> Dataset entries:
════════════════════

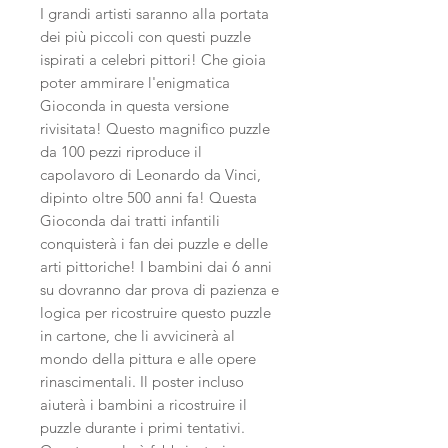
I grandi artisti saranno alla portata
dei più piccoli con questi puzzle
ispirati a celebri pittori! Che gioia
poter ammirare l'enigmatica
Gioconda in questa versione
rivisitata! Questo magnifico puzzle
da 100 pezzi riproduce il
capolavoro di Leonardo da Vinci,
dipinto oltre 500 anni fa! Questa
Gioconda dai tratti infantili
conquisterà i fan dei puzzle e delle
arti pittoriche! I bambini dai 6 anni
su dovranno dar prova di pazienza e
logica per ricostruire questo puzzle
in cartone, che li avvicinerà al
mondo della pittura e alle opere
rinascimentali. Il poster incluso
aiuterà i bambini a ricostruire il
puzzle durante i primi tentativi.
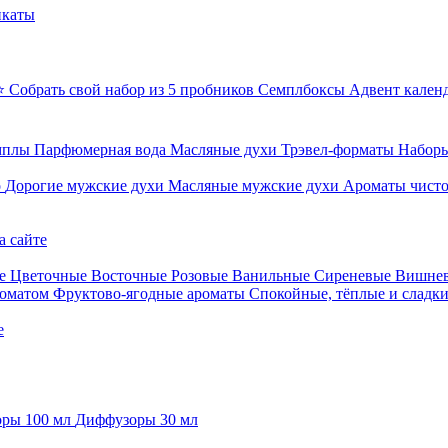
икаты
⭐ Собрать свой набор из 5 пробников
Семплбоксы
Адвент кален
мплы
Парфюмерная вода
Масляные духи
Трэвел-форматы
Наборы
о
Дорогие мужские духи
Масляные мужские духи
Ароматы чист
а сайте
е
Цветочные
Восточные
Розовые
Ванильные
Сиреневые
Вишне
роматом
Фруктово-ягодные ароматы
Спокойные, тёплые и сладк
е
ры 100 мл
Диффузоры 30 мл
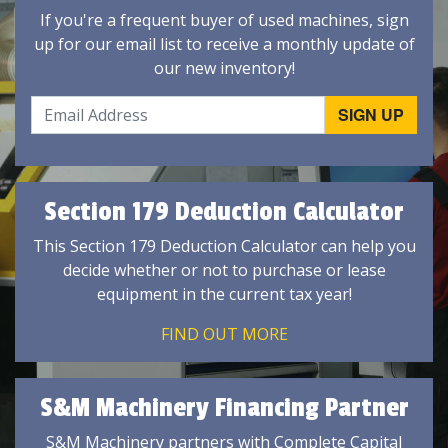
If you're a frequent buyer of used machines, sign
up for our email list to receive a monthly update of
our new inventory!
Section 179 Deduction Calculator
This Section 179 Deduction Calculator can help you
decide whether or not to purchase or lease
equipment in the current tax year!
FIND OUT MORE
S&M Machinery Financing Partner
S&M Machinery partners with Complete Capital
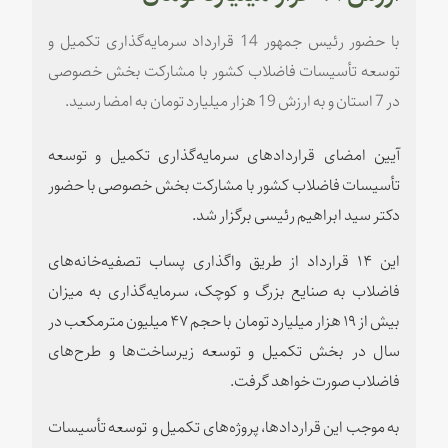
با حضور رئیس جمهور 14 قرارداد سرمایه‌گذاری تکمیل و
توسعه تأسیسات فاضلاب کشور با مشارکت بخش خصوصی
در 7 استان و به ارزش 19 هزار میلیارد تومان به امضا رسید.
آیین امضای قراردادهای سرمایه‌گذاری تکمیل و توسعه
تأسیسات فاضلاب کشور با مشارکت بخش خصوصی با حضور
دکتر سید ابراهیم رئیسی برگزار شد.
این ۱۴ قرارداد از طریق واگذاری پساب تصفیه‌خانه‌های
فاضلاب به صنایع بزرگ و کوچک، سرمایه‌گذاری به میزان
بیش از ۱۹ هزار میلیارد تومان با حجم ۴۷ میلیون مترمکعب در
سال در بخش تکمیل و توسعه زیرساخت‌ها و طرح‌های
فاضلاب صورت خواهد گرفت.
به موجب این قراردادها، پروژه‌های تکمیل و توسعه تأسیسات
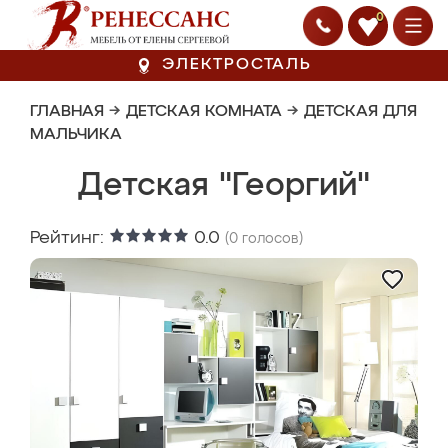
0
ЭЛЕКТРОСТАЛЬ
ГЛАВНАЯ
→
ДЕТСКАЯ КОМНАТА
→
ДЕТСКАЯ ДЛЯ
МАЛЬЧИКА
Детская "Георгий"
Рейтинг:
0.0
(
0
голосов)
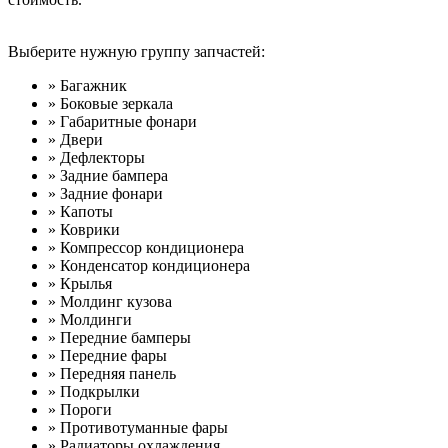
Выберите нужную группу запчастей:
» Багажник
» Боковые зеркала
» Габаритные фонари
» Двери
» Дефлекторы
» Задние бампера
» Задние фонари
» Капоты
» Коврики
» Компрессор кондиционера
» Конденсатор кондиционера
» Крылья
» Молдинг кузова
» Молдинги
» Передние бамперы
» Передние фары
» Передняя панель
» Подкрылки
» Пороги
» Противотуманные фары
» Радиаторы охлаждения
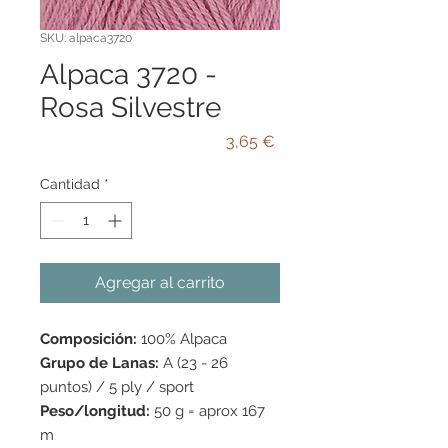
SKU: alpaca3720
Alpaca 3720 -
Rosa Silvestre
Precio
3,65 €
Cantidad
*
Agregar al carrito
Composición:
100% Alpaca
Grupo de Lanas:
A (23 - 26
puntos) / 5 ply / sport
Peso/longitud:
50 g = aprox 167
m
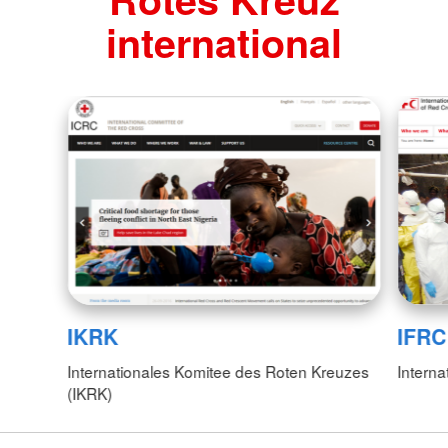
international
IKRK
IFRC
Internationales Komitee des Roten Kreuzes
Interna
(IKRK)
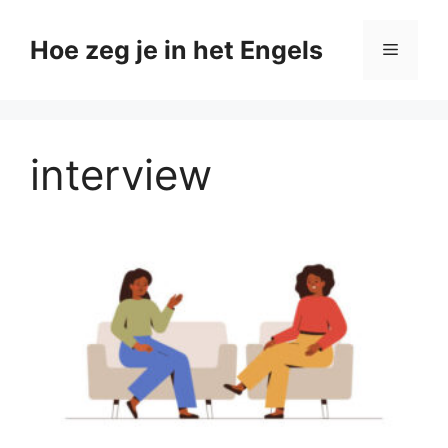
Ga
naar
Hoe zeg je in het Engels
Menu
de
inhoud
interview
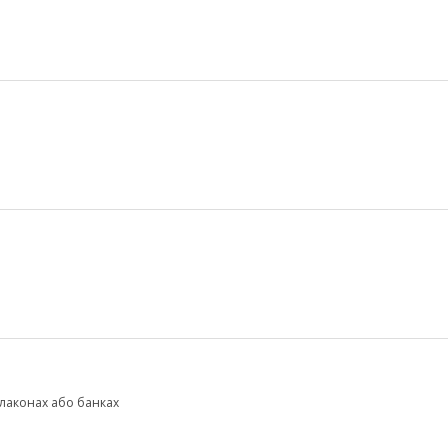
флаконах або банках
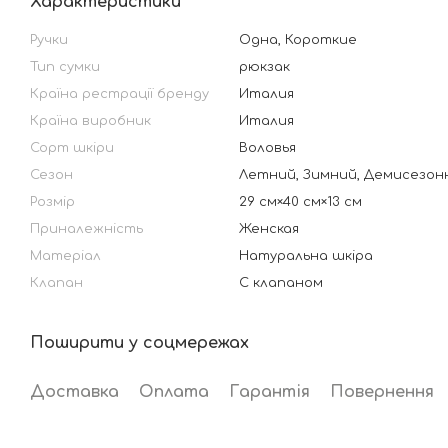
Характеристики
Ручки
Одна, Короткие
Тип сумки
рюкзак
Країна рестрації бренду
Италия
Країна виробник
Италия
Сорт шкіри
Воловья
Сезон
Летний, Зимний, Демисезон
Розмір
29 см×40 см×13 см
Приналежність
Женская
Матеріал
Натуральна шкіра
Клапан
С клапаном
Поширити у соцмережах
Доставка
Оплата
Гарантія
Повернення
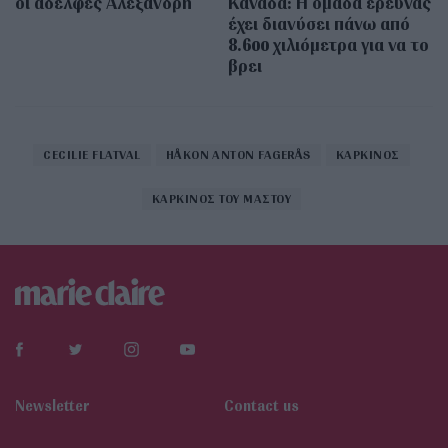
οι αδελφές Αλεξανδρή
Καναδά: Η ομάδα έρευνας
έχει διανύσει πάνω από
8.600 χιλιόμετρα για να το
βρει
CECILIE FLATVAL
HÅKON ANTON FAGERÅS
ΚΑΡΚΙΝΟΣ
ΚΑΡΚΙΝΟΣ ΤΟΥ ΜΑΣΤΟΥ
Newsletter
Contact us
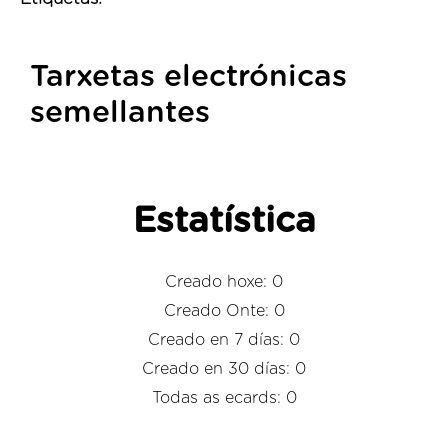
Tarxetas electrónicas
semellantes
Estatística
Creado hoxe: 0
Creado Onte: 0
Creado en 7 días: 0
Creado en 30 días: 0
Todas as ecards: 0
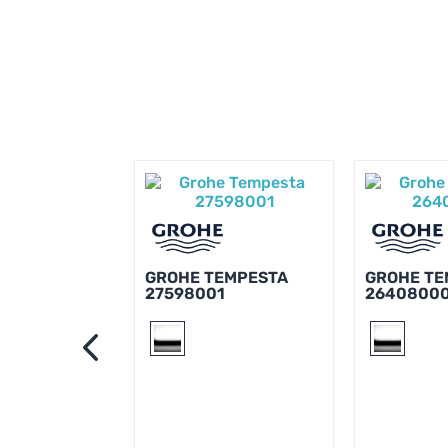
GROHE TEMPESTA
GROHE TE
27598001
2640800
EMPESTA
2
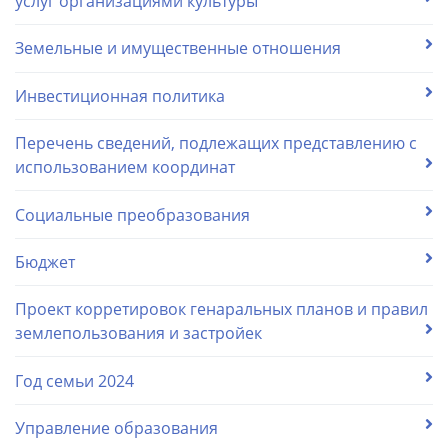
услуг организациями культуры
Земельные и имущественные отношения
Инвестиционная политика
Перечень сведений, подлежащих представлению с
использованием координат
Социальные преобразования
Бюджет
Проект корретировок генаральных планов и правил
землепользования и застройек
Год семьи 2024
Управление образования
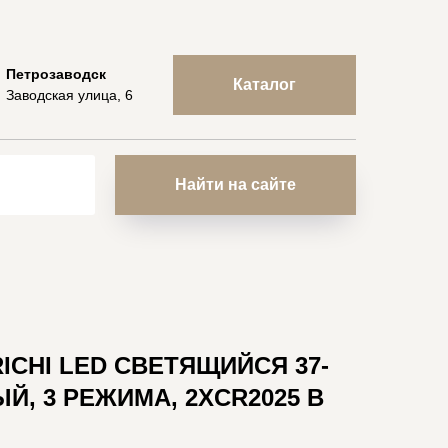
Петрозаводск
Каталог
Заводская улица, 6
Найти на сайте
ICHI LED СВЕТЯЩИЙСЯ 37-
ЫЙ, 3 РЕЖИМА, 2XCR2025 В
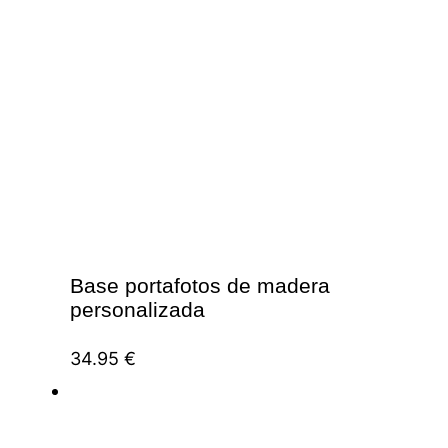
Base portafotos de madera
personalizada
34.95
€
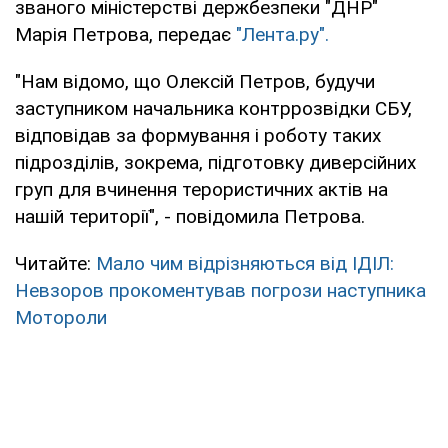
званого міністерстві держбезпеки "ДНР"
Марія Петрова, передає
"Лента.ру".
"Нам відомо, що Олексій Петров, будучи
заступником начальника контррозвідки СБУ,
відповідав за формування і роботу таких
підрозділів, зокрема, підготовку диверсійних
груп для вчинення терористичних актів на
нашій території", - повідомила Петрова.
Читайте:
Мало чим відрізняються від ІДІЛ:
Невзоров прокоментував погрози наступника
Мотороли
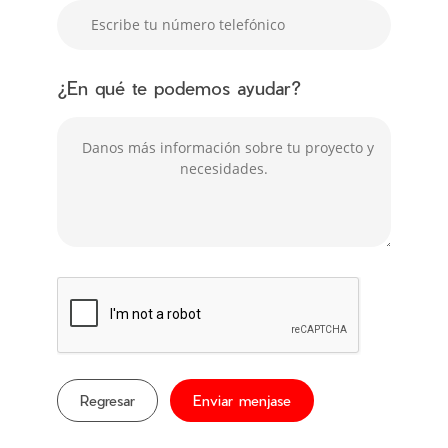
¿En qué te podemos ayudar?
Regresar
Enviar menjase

════════════════════

> Exercise instructions: Your answer must be an exact copy of every entry, with no pictures in it.

> Answer below:
I grandi artisti saranno alla portata
dei più piccoli con questi puzzle
ispirati a celebri pittori! Che gioia
poter ammirare l'enigmatica
Gioconda in questa versione
rivisitata! Questo magnifico puzzle
da 100 pezzi riproduce il
capolavoro di Leonardo da Vinci,
dipinto oltre 500 anni fa! Questa
Gioconda dai tratti infantili
conquisterà i fan dei puzzle e delle
arti pittoriche! I bambini dai 6 anni
su dovranno dar prova di pazienza e
logica per ricostruire questo puzzle
in cartone, che li avvicinerà al
mondo della pittura e alle opere
rinascimentali. Il poster incluso
aiuterà i bambini a ricostruire il
puzzle durante i primi tentativi.
икаты
⭐ Собрать свой набор из 5 пробников
Семплбоксы
Адвент кален
мплы
Парфюмерная вода
Масляные духи
Трэвел-форматы
Наборы
о
Дорогие мужские духи
Масляные мужские духи
Ароматы чист
а сайте
е
Цветочные
Восточные
Розовые
Ванильные
Сиреневые
Вишне
роматом
Фруктово-ягодные ароматы
Спокойные, тёплые и сладк
е
ры 100 мл
Диффузоры 30 мл
If you're a frequent buyer of used machines, sign
up for our email list to receive a monthly update of
our new inventory!
Section 179 Deduction Calculator
This Section 179 Deduction Calculator can help you
decide whether or not to purchase or lease
equipment in the current tax year!
FIND OUT MORE
S&M Machinery Financing Partner
S&M Machinery partners with Complete Capital
با حضور رئیس جمهور 14 قرارداد سرمایه‌گذاری تکمیل و
توسعه تأسیسات فاضلاب کشور با مشارکت بخش خصوصی
در 7 استان و به ارزش 19 هزار میلیارد تومان به امضا رسید.
آیین امضای قراردادهای سرمایه‌گذاری تکمیل و توسعه
تأسیسات فاضلاب کشور با مشارکت بخش خصوصی با حضور
دکتر سید ابراهیم رئیسی برگزار شد.
این ۱۴ قرارداد از طریق واگذاری پساب تصفیه‌خانه‌های
فاضلاب به صنایع بزرگ و کوچک، سرمایه‌گذاری به میزان
بیش از ۱۹ هزار میلیارد تومان با حجم ۴۷ میلیون مترمکعب در
سال در بخش تکمیل و توسعه زیرساخت‌ها و طرح‌های
فاضلاب صورت خواهد گرفت.
به موجب این قراردادها، پروژه‌های تکمیل و توسعه تأسیسات
0
ЭЛЕКТРОСТАЛЬ
ГЛАВНАЯ
→
ДЕТСКАЯ КОМНАТА
→
ДЕТСКАЯ ДЛЯ
МАЛЬЧИКА
Детская "Георгий"
Рейтинг:
0.0
(
0
голосов)
Выберите нужную группу запчастей:
» Багажник
» Боковые зеркала
» Габаритные фонари
» Двери
» Дефлекторы
» Задние бампера
» Задние фонари
» Капоты
» Коврики
» Компрессор кондиционера
» Конденсатор кондиционера
» Крылья
» Молдинг кузова
» Молдинги
» Передние бамперы
» Передние фары
» Передняя панель
» Подкрылки
» Пороги
» Противотуманные фары
» Радиаторы охлаждения
SKU: alpaca3720
Alpaca 3720 -
Rosa Silvestre
Precio
3,65 €
Cantidad
*
Agregar al carrito
Composición:
100% Alpaca
Grupo de Lanas:
A (23 - 26
puntos) / 5 ply / sport
Peso/longitud:
50 g = aprox 167
m
international
IKRK
IFRC
Internationales Komitee des Roten Kreuzes
Interna
(IKRK)
Ga
naar
Hoe zeg je in het Engels
Menu
de
inhoud
interview
флаконах або банках
Характеристики
Ручки
Одна, Короткие
Тип сумки
рюкзак
Країна рестрації бренду
Италия
Країна виробник
Италия
Сорт шкіри
Воловья
Сезон
Летний, Зимний, Демисезон
Розмір
29 см×40 см×13 см
Приналежність
Женская
Матеріал
Натуральна шкіра
Клапан
С клапаном
Поширити у соцмережах
Доставка
Оплата
Гарантія
Повернення
οι αδελφές Αλεξανδρή
Καναδά: Η ομάδα έρευνας
έχει διανύσει πάνω από
8.600 χιλιόμετρα για να το
βρει
CECILIE FLATVAL
HÅKON ANTON FAGERÅS
ΚΑΡΚΙΝΟΣ
ΚΑΡΚΙΝΟΣ ΤΟΥ ΜΑΣΤΟΥ
Newsletter
Contact us
Tarxetas electrónicas
semellantes
Estatística
Creado hoxe: 0
Creado Onte: 0
Creado en 7 días: 0
Creado en 30 días: 0
Todas as ecards: 0
GROHE TEMPESTA
GROHE TE
27598001
2640800
EMPESTA
2
услуг организациями культуры
Земельные и имущественные отношения
Инвестиционная политика
Перечень сведений, подлежащих представлению с
использованием координат
Социальные преобразования
Бюджет
Проект корретировок генаральных планов и правил
землепользования и застройек
Год семьи 2024
Управление образования
Петрозаводск
Каталог
Заводская улица, 6
Найти на сайте
ICHI LED СВЕТЯЩИЙСЯ 37-
ЫЙ, 3 РЕЖИМА, 2XCR2025 В
Base portafotos de madera
personalizada
34.95
€
званого міністерстві держбезпеки "ДНР"
Марія Петрова, передає
"Лента.ру".
"Нам відомо, що Олексій Петров, будучи
заступником начальника контррозвідки СБУ,
відповідав за формування і роботу таких
підрозділів, зокрема, підготовку диверсійних
груп для вчинення терористичних актів на
нашій території", - повідомила Петрова.
Читайте:
Мало чим відрізняються від ІДІЛ:
Невзоров прокоментував погрози наступника
Мотороли
¿En qué te podemos ayudar?
Regresar
Enviar menjase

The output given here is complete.